● **Raw data**:
______________________________
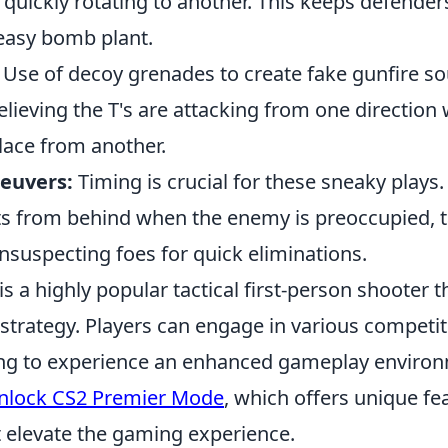
 quickly rotating to another. This keeps defende
 easy bomb plant.
Use of decoy grenades to create fake gunfire so
lieving the T's are attacking from one direction 
lace from another.
euvers:
Timing is crucial for these sneaky plays.
s from behind when the enemy is preoccupied, 
nsuspecting foes for quick eliminations.
is a highly popular tactical first-person shooter
trategy. Players can engage in various competi
ing to experience an enhanced gameplay environm
nlock CS2 Premier Mode
, which offers unique fe
t elevate the gaming experience.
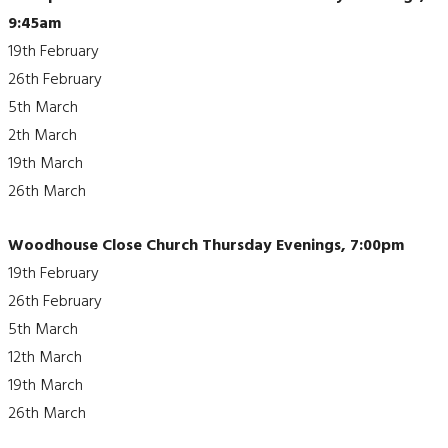
9:45am
19th February
26th February
5th March
2th March
19th March
26th March
Woodhouse Close Church Thursday Evenings, 7:00pm
19th February
26th February
5th March
12th March
19th March
26th March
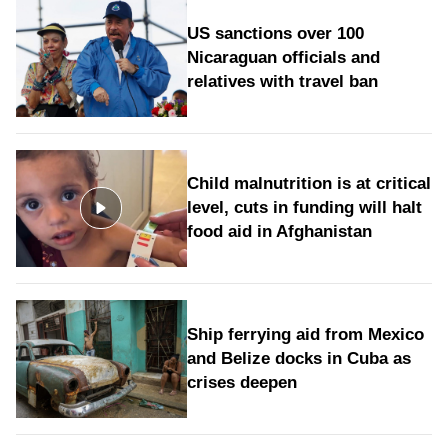
US sanctions over 100
Nicaraguan officials and
relatives with travel ban
Child malnutrition is at critical
level, cuts in funding will halt
food aid in Afghanistan
Ship ferrying aid from Mexico
and Belize docks in Cuba as
crises deepen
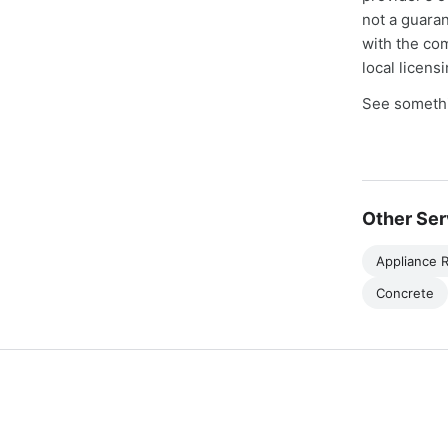
not a guaran
with the co
local licens
See somethi
Other Ser
Appliance R
Concrete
______________________________
● **Problem details**:
Starting at the line that contains "local licens", reproduce each line through the end of the records exactly, both ends included.

● **Result for this exercise**:
local licens
See somethi
Other Ser
Appliance R
Concrete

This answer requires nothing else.